Exercise details:
An exact transcription of all the entries is needed; pictures stay out.
Start of Provided entries
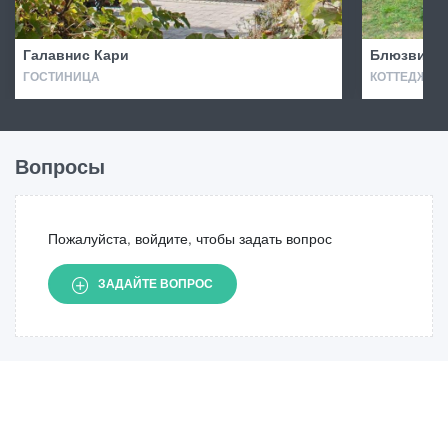
Галавнис Кари
Блюзвилл
ГОСТИНИЦА
КОТТЕДЖ · 
Вопросы
Пожалуйста, войдите, чтобы задать вопрос
ЗАДАЙТЕ ВОПРОС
End of Provided entries
Exercise output:
Галавнис Кари
Блюзвилл
ГОСТИНИЦА
КОТТЕДЖ · 
Вопросы
Пожалуйста, войдите, чтобы задать вопрос
ЗАДАЙТЕ ВОПРОС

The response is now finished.